Robert Louis Stevenson, the author of Treasure Island, Kidnapped, and The Strange Case of Dr. Jekyll and Mr. Hyde among many other works, was born in Scotland in 1850 and died in Samoa in 1894. In those forty-four years, he packed in a lot of travel alongside all that writing. Much of the travel was for health reasons: at the urging of doctors he was constantly looking for more temperate climates to ease his frequent attacks and hemorrhages. Confined to his nursery as chronically ill child, he turned to imagination and storytelling for escapism, and managed to turn his life into a real adventure to rival the stories he put on paper.
His companion for much of his adult life was his wife Fanny, an American who was ten years older than Stevenson and came into the marriage with two living children from her previous marriage. According to Peri, prior biographies of Stevenson have treated Fanny poorly, shortchanging her for her role in her husband’s literary output, ignoring her own writing career, and castigating her for alleged selfishness and foolishness. While Peri herself acknowledges that she lacked her husband’s talent and flair, she still believes that Fanny (born Frances Van de Grift) deserves to be taken seriously.
Therefore, she starts her book with Fanny’s story. Born in Indiana, she married young to a promising law clerk who sadly got wrapped up in the silver mining craze and dragged his young bride to Nevada. There, he proceeded to essentially abandon his wife whenever he felt like it, forcing her to raise the children on her own while he took up with a series of younger mistresses. Remarkably for the time, Fanny stood up for herself and managed to travel in search of a better life for herself, first to San Francisco and later to Europe, where she studied painting alongside her teenage daughter and made a name for herself in society as a charming hostess. Eventually, she met Robert Louis Stevenson before his first real successes as an author. Despite their age gap and the minor sticking point of her still being married, Louis, as he was known to his friends, was immediately besotted.
Once they were married, Fanny and Louis tried to have a more egalitarian marriage than was typical of the time, though Stevenson’s frequent bouts of illness essentially forced Fanny into a caretaker role. Eventually, Stevenson found greater and greater success with his fiction, culminating with the massive financial success of Treasure Island and especially Jekyll and Hyde.
Stevenson traveled in a circle of fellow literary men, befriending the likes of Henry James and William Ernest Henley. Many of these men, with James a notable exception, belittled Fanny’s writing, considering her deluded and blaming her for any downturn in their friend’s fortunes or mental state. As Peri points out, Stevenson himself was largely supportive, with occasional outbursts of impatience and irritation largely overshadowed by his tremendous love for her.

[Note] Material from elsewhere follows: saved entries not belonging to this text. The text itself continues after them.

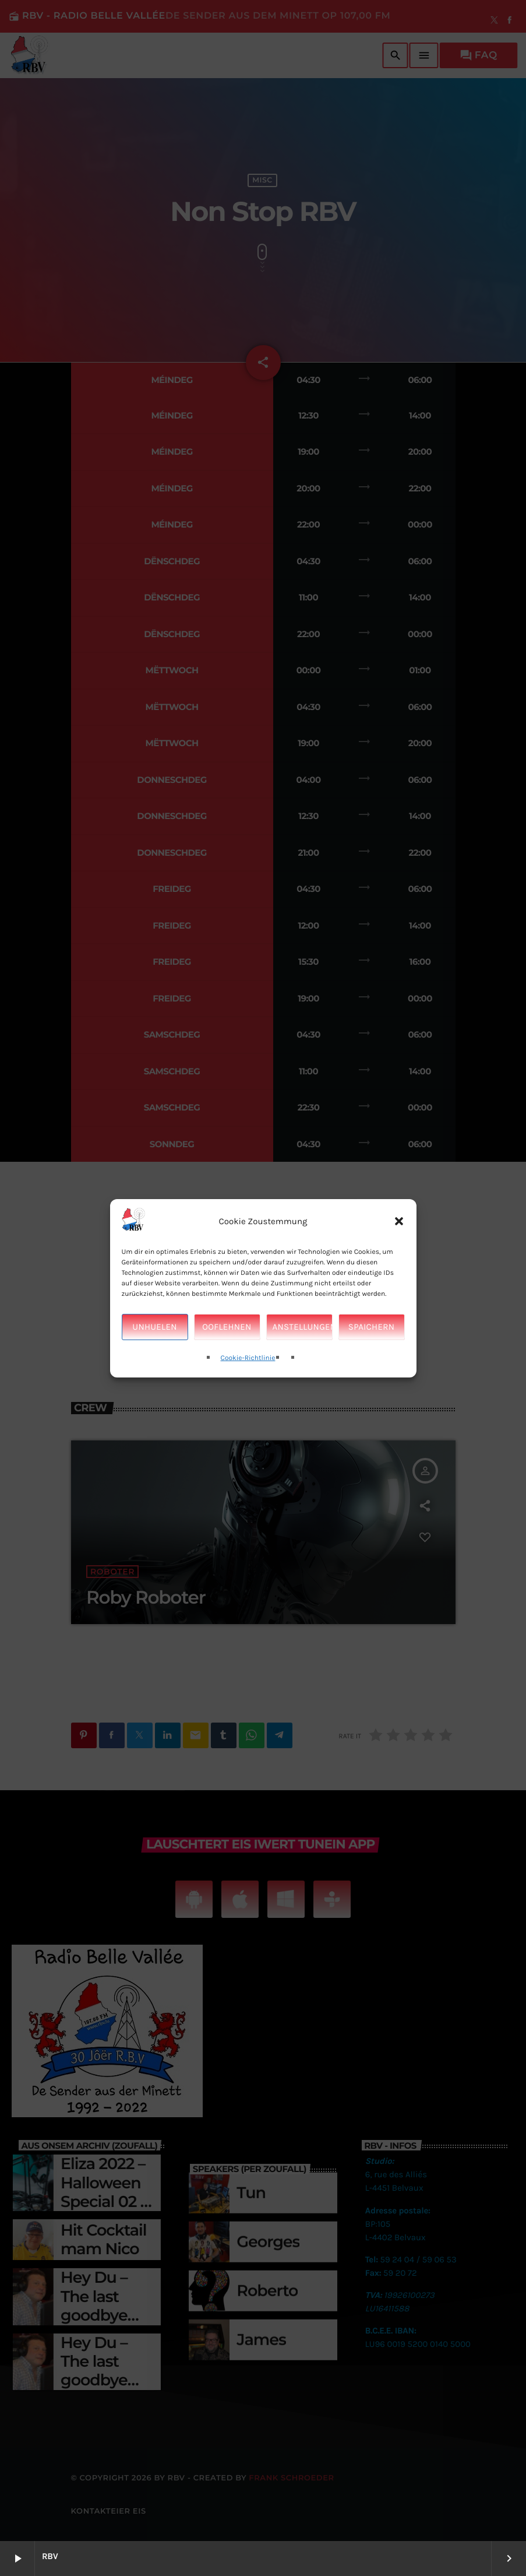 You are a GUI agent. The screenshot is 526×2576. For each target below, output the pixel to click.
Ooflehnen (226, 1327)
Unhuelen (154, 1327)
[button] (399, 1221)
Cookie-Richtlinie (248, 1358)
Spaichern (371, 1327)
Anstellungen (303, 1327)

Stevenson spent his last years in the Pacific, including a lengthy stay in Samoa, where he eventually succumbed to illness. I was hoping to learn a lot about his and Fanny’s time there, but by the time A Wilder Shore gets there, I was a little bored due to all the time spent discussing Fanny’s social life and her unsuccessful stories. Especially once you get to the part where Peri kind of admits that Fanny had a little bit of a habit of taking stuff from other writers without crediting them.
Perhaps A Wilder Shore suffers from the fact that it can be hard to dramatize the life of a writer, even one who traveled as widely and lived as vivaciously as Robert Louis Stevenson.